Court of Appeals of Washington, Division 2
Oct 1, 2024
No. 59580-0-II (Wash. Ct. App. Oct. 1, 2024)

Opinion

59580-0-II

10-01-2024

YAN HONG ZENG, Respondent, v. CASIMIR-SHELTON, LLC, a Washington limited liability company, Appellant.


UNPUBLISHED OPINION

Glasgow, J.

Yan Hong Zeng entered into a purchase and sale agreement with Casimir Shelton LLC to buy a parcel of commercial property in Mason County. Zeng sued for specific performance after Casimir failed to make the property available for inspection as required by the agreement. The trial court granted summary judgment in favor of Zeng and ordered specific performance. We affirmed. Zeng v. Casimir-Shelton, LLC, No. 56396-7-II (Wash.Ct.App. Oct. 18, 2022) (unpublished).

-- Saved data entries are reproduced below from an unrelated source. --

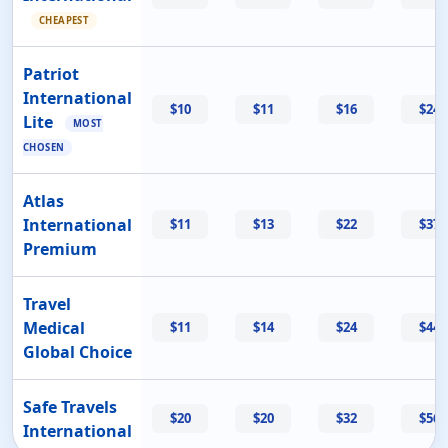
CHEAPEST
Patriot
International
$10
$11
$16
$24
Lite
MOST
CHOSEN
Atlas
International
$11
$13
$22
$37
Premium
Travel
Medical
$11
$14
$24
$44
Global Choice
Safe Travels
$20
$20
$32
$56
International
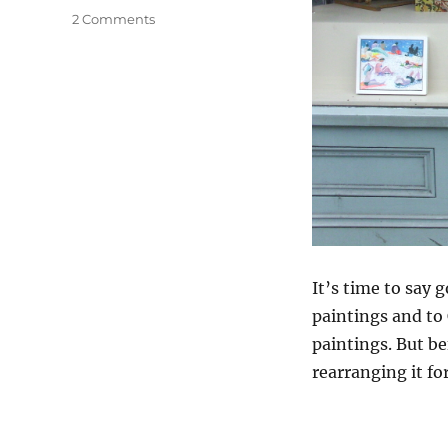
on
2 Comments
Anagram
It’s time to say 
paintings and to
paintings. But be
rearranging it fo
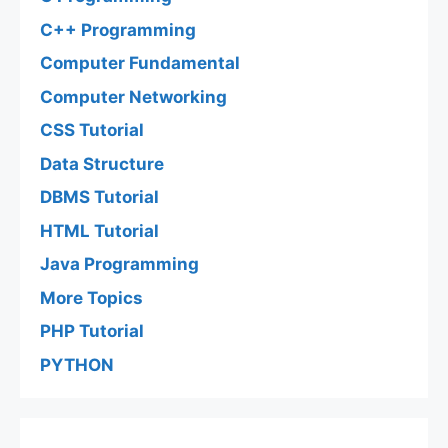
C++ Programming
Computer Fundamental
Computer Networking
CSS Tutorial
Data Structure
DBMS Tutorial
HTML Tutorial
Java Programming
More Topics
PHP Tutorial
PYTHON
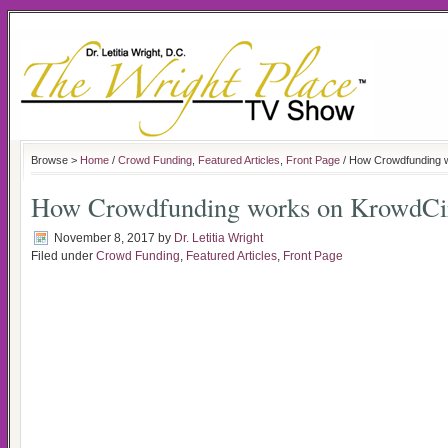
Browse >
Home
/
Crowd Funding
,
Featured Articles
,
Front Page
/ How Crowdfunding 
How Crowdfunding works on KrowdCi
November 8, 2017
by
Dr. Letitia Wright
Filed under
Crowd Funding
,
Featured Articles
,
Front Page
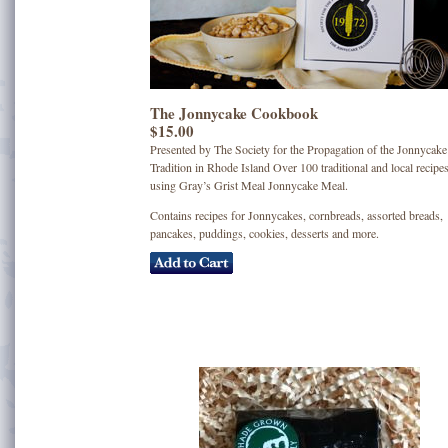
The Jonnycake Cookbook
$15.00
Presented by The Society for the Propagation of the Jonnycake
Tradition in Rhode Island Over 100 traditional and local recipe
using Gray’s Grist Meal Jonnycake Meal.
Contains recipes for Jonnycakes, cornbreads, assorted breads,
pancakes, puddings, cookies, desserts and more.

https://www.courts.wa.gov/opinions/pdf/D2%2056396-7-II%20Unpublished%20Opinion.pdf, review denied, 1 Wn.3d 1008, 528 P.3d 354 (2023).

Casimir then filed a motion for post-judgment relief and a motion for reconsideration. Casimir argued for the first time that Zeng missed deadlines to provide waiver or satisfaction of a feasibility contingency and to close the real property sale; thus, the agreement automatically terminated when the closing deadline expired and Zeng could no longer purchase the property. The trial court denied both motions. Casimir appeals.

We affirm and award attorney fees on appeal to Zeng consistent with the agreement terms.

FACTS

Zeng entered into a purchase and sale agreement with Casimir to buy a piece of commercial property in Mason County in November 2020. The agreement contained a "Feasibility Contingency" clause that allowed Zeng to inspect the property and determine whether to go forward with the purchase. Clerk's Papers (CP) at 27. The agreement provided that "[t]his [a]greement shall terminate . . . unless Buyer [Zeng] gives notice that the Feasibility Contingency is satisfied to Seller [Casimir] before 5:00pm on the Feasibility Contingency Date," which the parties agreed would be 30 days from the date of the agreement. Id. This notice, and any other notice pertaining to the agreement, had to be signed and delivered in writing to both Casimir and the listing broker.

The agreement designated Stanley Lam as the broker representing Zeng and Faustine Samec as the listing broker representing Casimir. The agreement granted the identified brokers authority to communicate for the buyer and seller, including to convey and accept counteroffers.

If the feasibility contingency was satisfied, the agreement required the parties to close 22 days later. The agreement stated that time was of the essence and that it would automatically terminate if the parties failed to close within that timeframe.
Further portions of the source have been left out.